## COMP 4437 WEEK 8 Assignment

The task in this assignment is hand-written digit recognition, i.e., a classifier must predict the value of the digit given its image. You are provided the codes to load the dataset with on-the-fly pre-processing transformation, evaluate the performance, and plot the learning curves. The batch size is fixed to 64 with the DataLoader objects. You will build an MLP model and a CNN model. You are free in your network design, choice of loss function, and optimizer selection. Your implementation must be by PyTorch.

1. Design a simple MLP by implementing the class SimpleMLP. Then write the training and validation code. You MUST have at least 95% accuracy on the validation set.
2. Design a simple CNN by implementing the class SimpleCNN. Then write the training and validation code. You MUST have at least 96% accuracy on the validation set (a simple CNN is expected to work better than a simple MLP in this task).

Suggestion: Standard convolution blocks would be fine, i.e., convolution -> Max. Pooling -> ReLU. You can repeat this block and at the final stage, you can put just a single linear layer or, if you want, an MLP, on top of the convolutional layers.

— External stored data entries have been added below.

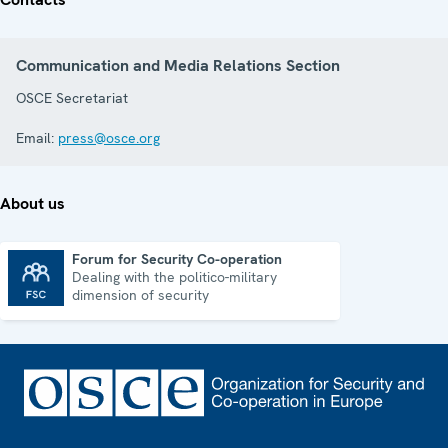
Communication and Media Relations Section
OSCE Secretariat
Email:
press@osce.org
About us
Forum for Security Co-operation
Dealing with the politico-military
Forum for Security Co-operation
dimension of security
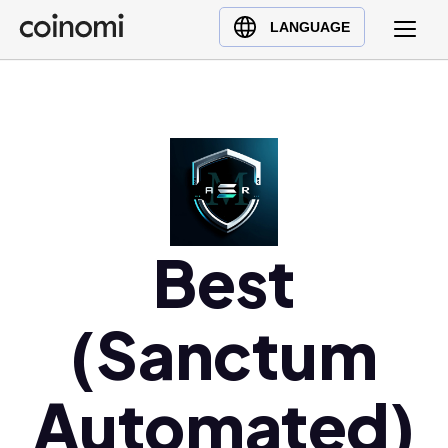
Buy Crypto
English (en)
LANGUAGE
Sell Crypto
中文 (zh)
Swap Crypto
Español (es)
العربية (ar)
Français (fr)
Русский (ru)
Deutsch (de)
日本語 (ja)
Best
Türkçe (tr)
Українська (uk)
(Sanctum
Polski (pl)
Ελληνικά (el)
Automated)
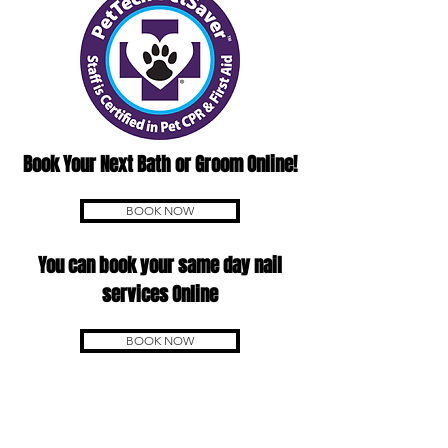
Book Your Next Bath or Groom Online!
BOOK NOW
You can book your same day nail
services Online
BOOK NOW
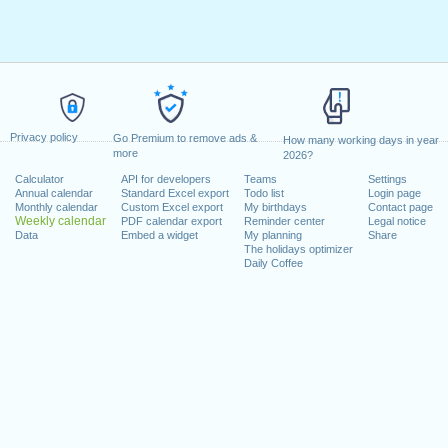
Privacy policy
Go Premium to remove ads &
How many working days in year
more
2026?
Calculator
API for developers
Teams
Settings
Annual calendar
Standard Excel export
Todo list
Login page
Monthly calendar
Custom Excel export
My birthdays
Contact page
Weekly calendar
PDF calendar export
Reminder center
Legal notice
Data
Embed a widget
My planning
Share
The holidays optimizer
Daily Coffee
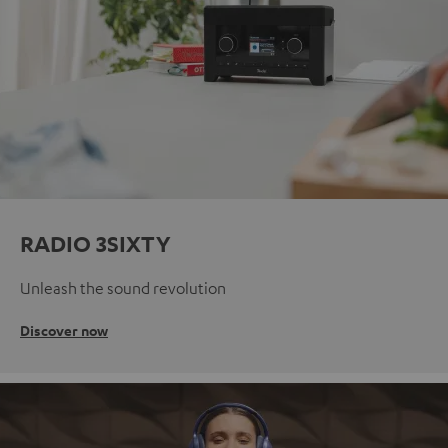
RADIO 3SIXTY
Unleash the sound revolution
Discover now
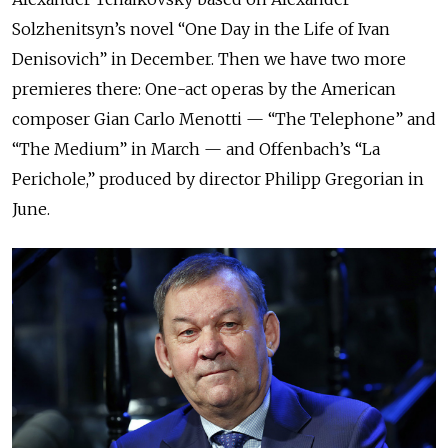
Solzhenitsyn’s novel “One Day in the Life of Ivan
Denisovich” in December. Then we have two more
premieres there: One-act operas by the American
composer Gian Carlo Menotti — “The Telephone” and
“The Medium” in March — and Offenbach’s “La
Perichole,” produced by director Philipp Gregorian in
June.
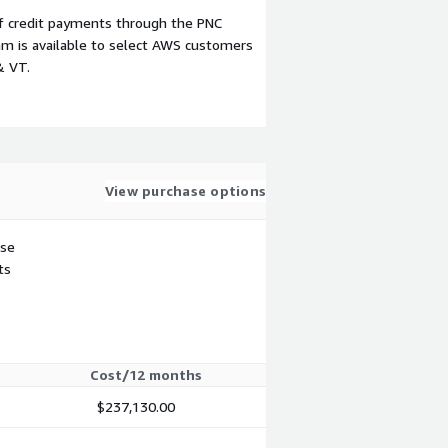
f credit payments through the PNC
m is available to select AWS customers
& VT.
View purchase options
use
ts
Cost/12 months
$237,130.00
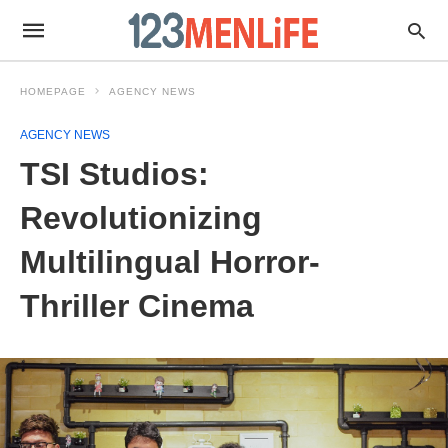
HOMEPAGE
AGENCY NEWS
AGENCY NEWS
TSI Studios:
Revolutionizing
Multilingual Horror-
Thriller Cinema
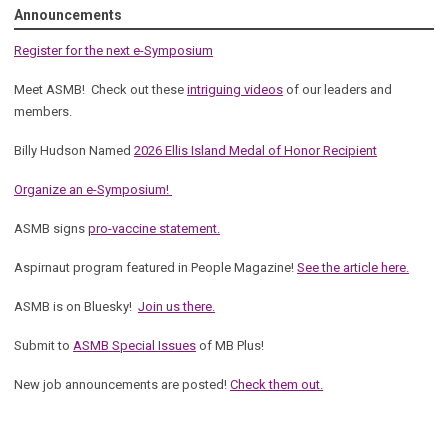
Announcements
Register for the next e-Symposium
Meet ASMB! Check out these
intriguing videos
of our leaders and
members.
Billy Hudson Named
2026 Ellis Island Medal of Honor Recipient
Organize an e-Symposium!
ASMB signs
pro-vaccine statement.
Aspirnaut program featured in People Magazine!
See the article here.
ASMB is on Bluesky!
Join us there.
Submit to
ASMB Special Issues
of MB Plus!
New job announcements are posted!
Check them out.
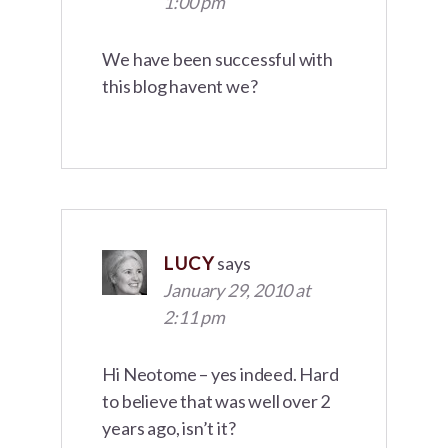
1:00 pm
We have been successful with
this blog havent we?
LUCY
says
January 29, 2010 at
2:11 pm
Hi Neotome – yes indeed. Hard
to believe that was well over 2
years ago, isn’t it?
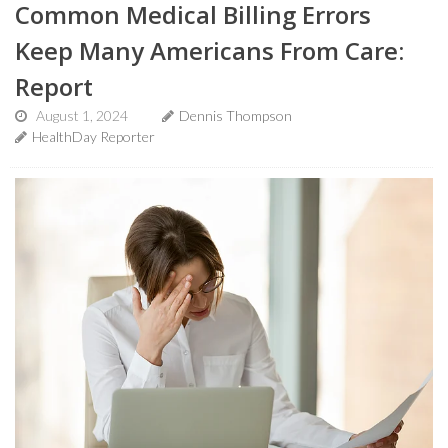
Common Medical Billing Errors
Keep Many Americans From Care:
Report
August 1, 2024
Dennis Thompson
HealthDay Reporter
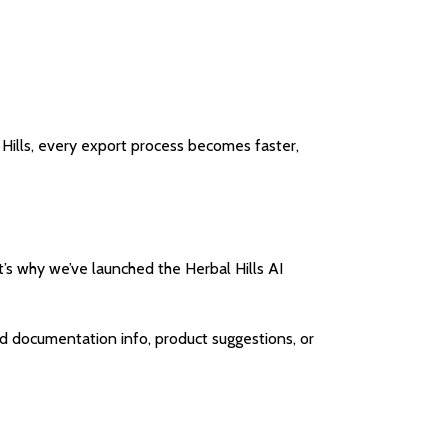
Hills, every export process becomes faster,
t’s why we’ve launched the Herbal Hills AI
ed documentation info, product suggestions, or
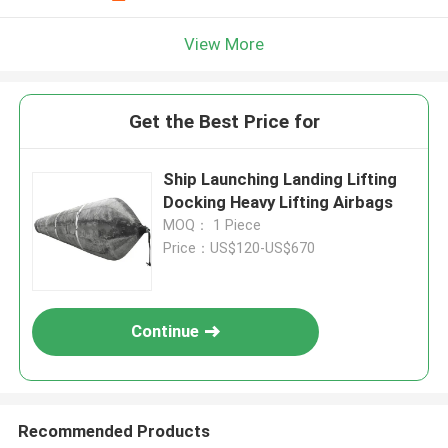
View More
Get the Best Price for
Ship Launching Landing Lifting
Docking Heavy Lifting Airbags
MOQ： 1 Piece
Price：US$120-US$670
Continue
Recommended Products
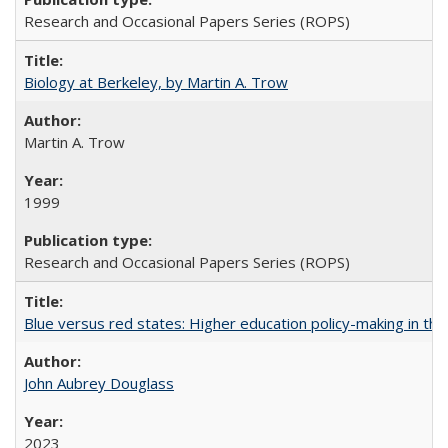
Research and Occasional Papers Series (ROPS)
Biology at Berkeley, by Martin A. Trow
Martin A. Trow
1999
Research and Occasional Papers Series (ROPS)
Blue versus red states: Higher education policy-making in th
John Aubrey Douglass
2023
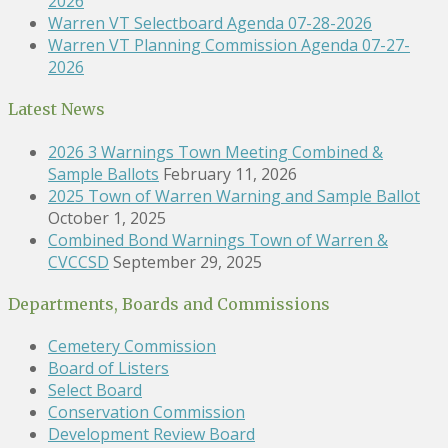
2026
Warren VT Selectboard Agenda 07-28-2026
Warren VT Planning Commission Agenda 07-27-
2026
Latest News
2026 3 Warnings Town Meeting Combined &
Sample Ballots
February 11, 2026
2025 Town of Warren Warning and Sample Ballot
October 1, 2025
Combined Bond Warnings Town of Warren &
CVCCSD
September 29, 2025
Departments, Boards and Commissions
Cemetery Commission
Board of Listers
Select Board
Conservation Commission
Development Review Board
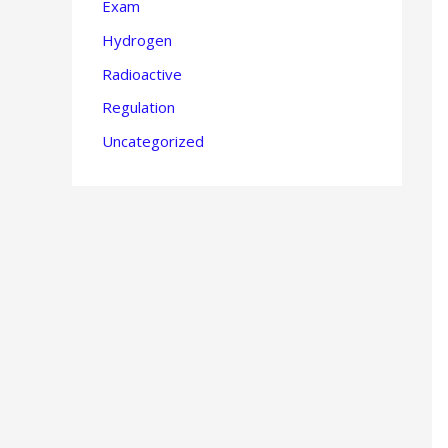
Exam
Hydrogen
Radioactive
Regulation
Uncategorized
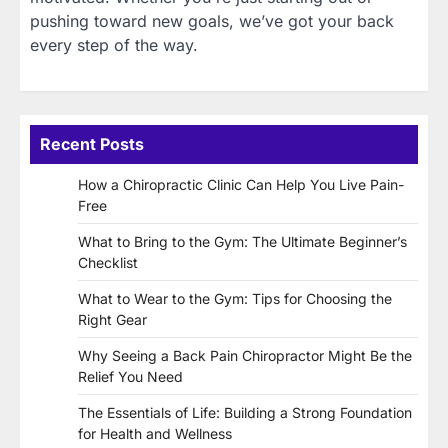
pushing toward new goals, we’ve got your back
every step of the way.
Recent Posts
How a Chiropractic Clinic Can Help You Live Pain-
Free
What to Bring to the Gym: The Ultimate Beginner’s
Checklist
What to Wear to the Gym: Tips for Choosing the
Right Gear
Why Seeing a Back Pain Chiropractor Might Be the
Relief You Need
The Essentials of Life: Building a Strong Foundation
for Health and Wellness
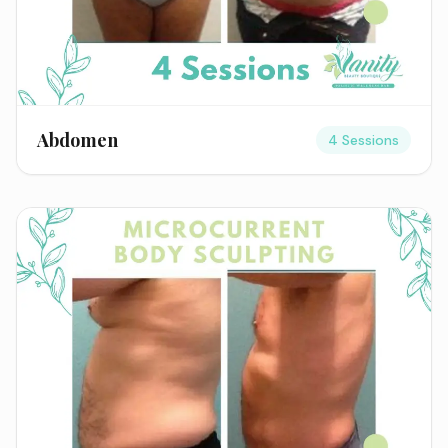
Abdomen
4 Sessions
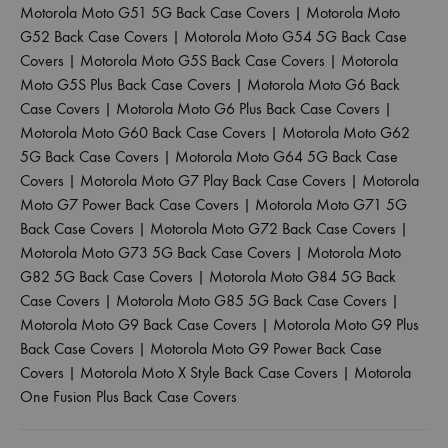
Motorola Moto G51 5G Back Case Covers
|
Motorola Moto
G52 Back Case Covers
|
Motorola Moto G54 5G Back Case
Covers
|
Motorola Moto G5S Back Case Covers
|
Motorola
Moto G5S Plus Back Case Covers
|
Motorola Moto G6 Back
Case Covers
|
Motorola Moto G6 Plus Back Case Covers
|
Motorola Moto G60 Back Case Covers
|
Motorola Moto G62
5G Back Case Covers
|
Motorola Moto G64 5G Back Case
Covers
|
Motorola Moto G7 Play Back Case Covers
|
Motorola
Moto G7 Power Back Case Covers
|
Motorola Moto G71 5G
Back Case Covers
|
Motorola Moto G72 Back Case Covers
|
Motorola Moto G73 5G Back Case Covers
|
Motorola Moto
G82 5G Back Case Covers
|
Motorola Moto G84 5G Back
Case Covers
|
Motorola Moto G85 5G Back Case Covers
|
Motorola Moto G9 Back Case Covers
|
Motorola Moto G9 Plus
Back Case Covers
|
Motorola Moto G9 Power Back Case
Covers
|
Motorola Moto X Style Back Case Covers
|
Motorola
One Fusion Plus Back Case Covers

Remember, your implementations must utilize **PyTorch's functionalities**, and you should justify your choices for the network architectures, loss function, and optimizer. Consider the trade-offs or benefits your selections might have on the performance and efficiency of the training process.


In [1]:
import numpy as np
import torch
import torchvision
import torchvision.transforms as transforms
from torch import nn, optim
import torch.nn.functional as F
from sklearn.metrics import accuracy_score, precision_recall_fscore_support
import matplotlib.pyplot as plt

In [2]:
device = (
    "cuda"
    if torch.cuda.is_available()
    else "mps"
    if torch.backends.mps.is_available()
    else "cpu"
)

In [3]:
transform = transforms.Compose([transforms.ToTensor(), transforms.Normalize((0.5,), (0.5,))])

trainset = torchvision.datasets.MNIST(root='./data', train=True, download=True, transform=transform)
trainloader = torch.utils.data.DataLoader(trainset, batch_size=64, shuffle=True)

validationset = torchvision.datasets.MNIST(root='./data', train=False, download=True, transform=transform)
validationloader = torch.utils.data.DataLoader(validationset, batch_size=64, shuffle=False)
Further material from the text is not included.